Patients enrolled in a CCM program will receive a comprehensive care plan to clearly define health management goals, including physical, mental, and brain health. You can also provide patients with a list of educational and community resources. All members of the care team should encourage patients to take an active role in their treatment plan. Getting this extra support can motivate patients to become more aware of taking medications, managing their fall risk, and other self-management tasks. Frequent check-ins can also encourage patients to stay on track with their health plan and make them feel more connected to their care team.

Eligibility for CCM

Patients who are eligible for CCM must have two or more chronic conditions that are expected to last at least 12 months or until the death of the patient. The diagnosed chronic conditions for CCM are up to the healthcare provider's discretion. Care management services are not limited to specific conditions as long as the other requirements for the type of care management services are met.

Examples of common chronic conditions include:

  • Alzheimer's disease and related dementia
  • Cancer
  • Diabetes
  • Hypertension
  • COPD
  • Atrial Fibrillation
  • Chronic Kidney Disease

The CMS Chronic Condition Data Warehouse is a good source for a more extensive list of qualifying conditions.

Before enrolling a patient in a CCM plan, the patient must have seen their physician within the last 12 months. The visit must fall under the guidelines for an evaluation and management (E/M) visit, annual check up, or an initial physical exam. Chronic care management services do not have to be discussed during this visit in order to begin care. Care management services can begin immediately if the patient has seen their doctor within the last year and consent for care services to be performed. Getting written or verbal consent helps ensure patients are engaged and aware of the costs associated with the CCM services you will provide.

What are the billing requirements?

In order to be reimbursed by CMS for the services you are providing, you will need to create and monitor a comprehensive care plan for each patient. The care plan should include a full list of health issues with a focus on managing chronic conditions.

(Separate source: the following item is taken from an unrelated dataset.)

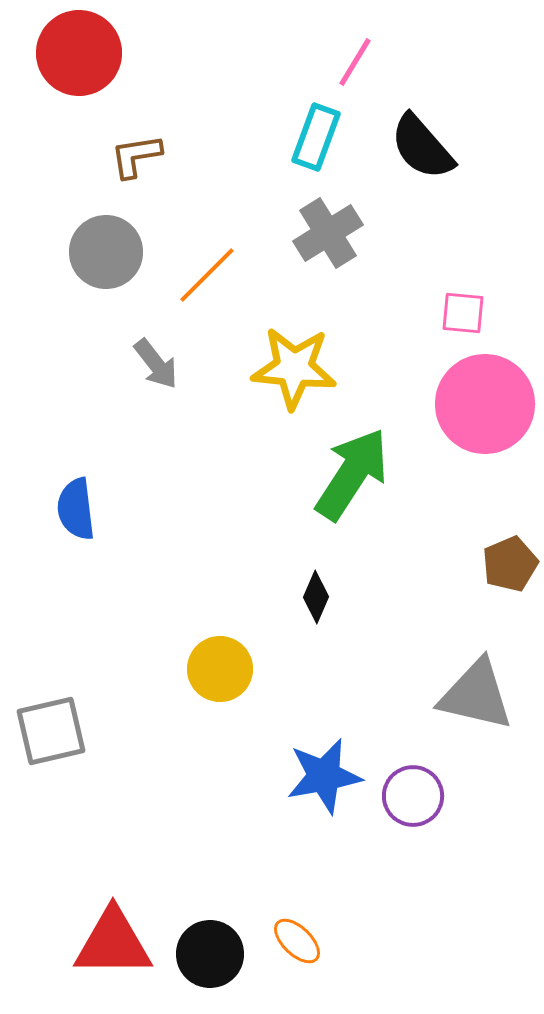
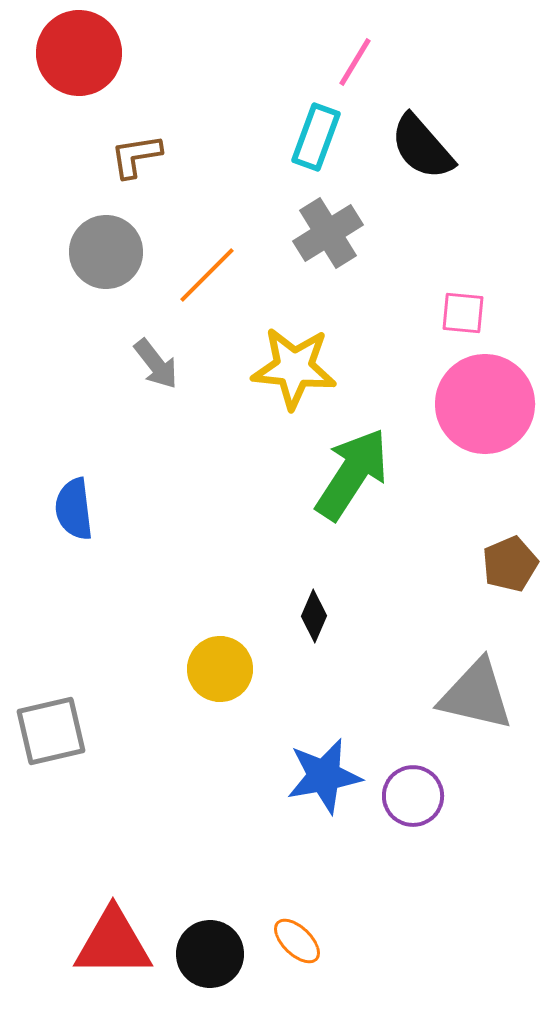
blue semicircle: moved 2 px left
black diamond: moved 2 px left, 19 px down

Only one physician or other qualified healthcare professional who manages the care for a Medicare beneficiary can bill for providing CCM services to that patient in a given calendar month. While services may be provided by a member of the care team, only these physicians and Non-Physician Practitioners may bill for CCM services:

  • Physician
  • Certified Nurse Midwives (CNMs)
  • Clinical Nurse Specialists (CNSs)
  • Nurse Practitioners (NPs)
  • Physician Assistants (PAs)

When billing, you will need to calculate the time spent on CCM for each patient monthly.

The four most common CPT codes used to bill CCM services are:

  • CPT 99490 – CCM, first 20 minutes clinical staff time (one time per month)
  • CPT 99439 – Each additional 20 minutes of clinical staff time
  • CPT 99491 – CCM, first 30 minutes physician time (one time per month)
  • CPT 99437 – Each additional 30 minutes of physician time

For patients with more complex care plans, a fifth CPT code may be used. CPT code 99487 shares common service guidelines with CCM, but has different requirements for service time provided and the complexity of the medical decision making involved.

CPT code 99487 requires:

  • At least 60 minutes of clinic staff time, and
  • Moderate to high complexity medical decision making

Here is a breakdown of the payment structure your practice can use for non-complex care:

  • For the first 30 minutes of physician time: bill 99491 ($86.17)
  • For the first 20 minutes of clinical staff time: bill 99490 ($64.02)
  • The total for this patient is equal to $150.19

If you complete 100 patient encounters each month, your practice has the opportunity to add more than $15,000 in revenue.

Remember, CCM services must meet all coverage criteria and be reasonable and necessary in order to be reimbursed by Medicare.